Steinmeier lobt Grundsatzrede von Kerry zur Nahostpolitik

Bundesaußenminister Steinmeier hat den Appell seines US-Amtskollegen Kerry für eine Zweistaatenlösung im Nahost-Konflikt begrüßt.

Kerrys Rede sei Mahnung und Auftrag zugleich, sagte der SPD-Politiker in Berlin. Israelis und Palästinenser müssten sich zu diesem Modell bekennen und Maßnahmen zur Umsetzung ergreifen.

Der deutsche Außenminister erklärte, Kerry habe in seiner Rede bekräftigt, dass es "nur einen glaubwürdigen Weg" zur Beilegung des israelisch- palästinensischen Konflikts gebe: "Verhandlungen über eine Zwei- Staaten- Lösung mit dem Ziel eines friedlichen, respektvollen und sicheren Zusammenlebens zweier Staaten, einem jüdischen und demokratischen Israel und einem lebensfähigen und demokratischen Palästina".

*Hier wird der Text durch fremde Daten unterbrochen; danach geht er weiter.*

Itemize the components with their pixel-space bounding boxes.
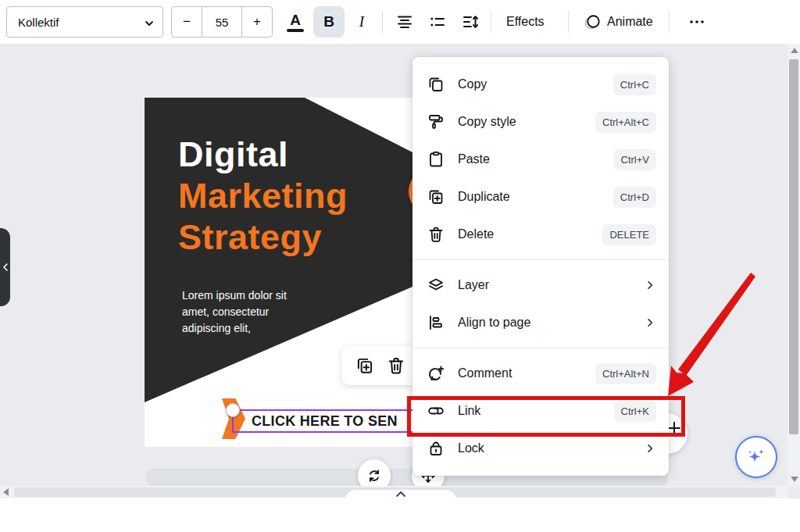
font-selector[interactable]: Kollektif bbox=[6, 6, 163, 37]
text-color-swatch bbox=[287, 29, 304, 32]
shortcut-badge: Ctrl+V bbox=[614, 149, 656, 170]
font-size-input[interactable]: 55 bbox=[202, 6, 241, 37]
font-size-group: − 55 + bbox=[171, 6, 273, 37]
text-align-button[interactable] bbox=[389, 6, 420, 37]
toolbar-divider bbox=[568, 11, 569, 33]
chevron-down-icon bbox=[144, 18, 155, 29]
align-center-icon bbox=[395, 12, 414, 31]
sidebar-collapse-tab[interactable] bbox=[0, 228, 10, 306]
menu-item-paste[interactable]: Paste Ctrl+V bbox=[412, 141, 669, 178]
chevron-right-icon bbox=[644, 279, 656, 291]
shortcut-badge: DELETE bbox=[602, 224, 656, 245]
menu-label: Lock bbox=[458, 441, 644, 455]
title-line-1: Digital bbox=[178, 134, 348, 175]
menu-label: Copy style bbox=[458, 115, 595, 129]
menu-label: Comment bbox=[458, 366, 595, 380]
menu-divider bbox=[412, 348, 669, 348]
menu-label: Paste bbox=[458, 152, 614, 166]
menu-item-layer[interactable]: Layer bbox=[412, 266, 669, 304]
animate-icon bbox=[584, 12, 602, 31]
title-line-3: Strategy bbox=[178, 216, 348, 258]
top-toolbar: Kollektif − 55 + A B I Effects Animate bbox=[0, 0, 800, 44]
menu-item-delete[interactable]: Delete DELETE bbox=[412, 216, 669, 253]
ellipsis-icon bbox=[688, 12, 706, 31]
menu-item-copy[interactable]: Copy Ctrl+C bbox=[412, 66, 669, 103]
font-size-increase-button[interactable]: + bbox=[241, 6, 273, 37]
bottom-status-bar: Notes Page 1 of 1 23% 1 ? bbox=[0, 498, 800, 532]
menu-item-comment[interactable]: Comment Ctrl+Alt+N bbox=[412, 355, 669, 392]
toolbar-divider bbox=[669, 11, 670, 33]
animate-button[interactable]: Animate bbox=[576, 6, 661, 37]
scroll-down-arrow[interactable] bbox=[791, 477, 798, 482]
rotate-icon bbox=[366, 467, 383, 484]
duplicate-icon bbox=[427, 187, 445, 206]
paint-roller-icon bbox=[427, 112, 445, 131]
comment-icon bbox=[427, 364, 445, 383]
sparkle-icon bbox=[744, 445, 769, 470]
clipboard-icon bbox=[427, 150, 445, 169]
line-spacing-icon bbox=[461, 12, 480, 31]
line-spacing-button[interactable] bbox=[455, 6, 486, 37]
trash-icon bbox=[427, 225, 445, 244]
copy-icon bbox=[427, 75, 445, 94]
toolbar-divider bbox=[491, 11, 491, 33]
layers-icon bbox=[427, 276, 445, 295]
scroll-up-arrow[interactable] bbox=[791, 48, 798, 53]
trash-icon[interactable] bbox=[386, 355, 406, 376]
selection-handle[interactable] bbox=[226, 403, 240, 417]
design-body-text[interactable]: Lorem ipsum dolor sit amet, consectetur … bbox=[182, 287, 287, 337]
menu-label: Align to page bbox=[458, 316, 644, 330]
bullet-list-button[interactable] bbox=[422, 6, 453, 37]
design-title[interactable]: Digital Marketing Strategy bbox=[178, 134, 348, 258]
more-options-button[interactable] bbox=[681, 6, 712, 37]
chevron-left-icon bbox=[2, 263, 9, 271]
cta-text-element[interactable]: CLICK HERE TO SEN bbox=[252, 413, 398, 430]
link-highlight-box bbox=[407, 396, 685, 437]
menu-item-duplicate[interactable]: Duplicate Ctrl+D bbox=[412, 178, 669, 216]
shortcut-badge: Ctrl+Alt+N bbox=[595, 363, 656, 384]
effects-button[interactable]: Effects bbox=[498, 6, 552, 37]
menu-label: Copy bbox=[458, 77, 613, 91]
chevron-right-icon bbox=[644, 442, 656, 455]
canva-editor-window: Kollektif − 55 + A B I Effects Animate bbox=[0, 0, 800, 532]
animate-label: Animate bbox=[607, 15, 653, 29]
shortcut-badge: Ctrl+D bbox=[613, 187, 656, 208]
font-name: Kollektif bbox=[18, 16, 153, 29]
menu-label: Delete bbox=[458, 227, 602, 241]
text-color-button[interactable]: A bbox=[280, 6, 311, 37]
lock-icon bbox=[427, 439, 445, 458]
chevron-right-icon bbox=[644, 316, 656, 329]
duplicate-icon[interactable] bbox=[355, 355, 375, 376]
vertical-scrollbar-thumb[interactable] bbox=[789, 59, 798, 434]
shortcut-badge: Ctrl+C bbox=[613, 74, 656, 95]
text-color-glyph: A bbox=[290, 12, 301, 27]
align-elements-icon bbox=[427, 313, 445, 332]
bold-button[interactable]: B bbox=[313, 6, 345, 37]
bullet-list-icon bbox=[428, 12, 447, 31]
italic-button[interactable]: I bbox=[346, 6, 377, 37]
shortcut-badge: Ctrl+Alt+C bbox=[595, 112, 656, 133]
toolbar-divider bbox=[382, 11, 383, 33]
menu-item-align-to-page[interactable]: Align to page bbox=[412, 304, 669, 341]
chevron-up-icon bbox=[395, 490, 407, 498]
menu-divider bbox=[412, 259, 669, 260]
vertical-scrollbar[interactable] bbox=[788, 44, 800, 486]
selection-mini-toolbar bbox=[341, 346, 420, 385]
assistant-button[interactable] bbox=[735, 436, 777, 478]
scroll-left-arrow[interactable] bbox=[3, 488, 9, 496]
font-size-decrease-button[interactable]: − bbox=[171, 6, 202, 37]
title-line-2: Marketing bbox=[178, 175, 348, 216]
menu-label: Duplicate bbox=[458, 190, 613, 204]
menu-label: Layer bbox=[458, 278, 644, 292]
menu-item-copy-style[interactable]: Copy style Ctrl+Alt+C bbox=[412, 103, 669, 141]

Kerry hatte Israelis und Palästinenser zuvor aufgerufen, die Zweistaatenlösung nicht aufzugeben, da sie der einzige Weg zu einem dauerhaften Nahost-Frieden sei. Israels Ministerpräsident Netanjahu nannte Kerry voreingenommen gegenüber seinem Land und erklärte, wenn die USA den palästinensischen Terror so bekämpft hätten wie den Siedlungsbau, dann hätte der Frieden vielleicht eine Chance gehabt.

Abbas: Palästinenser bei Siedlungsstopp zu Verhandlungen mit Israel bereit

Die Palästinenser sind nach den Worten ihres Präsidenten Mahmud Abbas bereit zu Verhandlungen mit Israel, falls das Land seinen Siedlungsbau in den Palästinensergebieten einstellt. Sobald die israelische Regierung dem Stopp aller Siedlungsaktivitäten und der Umsetzung der gemeinsamen Vereinbarungen zustimme, stehe die palästinensische Führung zur Wiederaufnahme von Verhandlungen auf Grundlage des Völkerrechts und internationaler Resolutionen zur Verfügung, sagte Abbas am Mittwoch.

Man sei zu Verhandlungen ohne konkreten Zeitplan und auf der Basis der internationalen Nahost-Resolutionen bereit, sagte Ex- Chefunterhändler Saeb Erekat. Israels Ministerpräsident Benjamin Netanjahu bezeichnete Kerrys Nahost-Rede als «große Enttäuschung».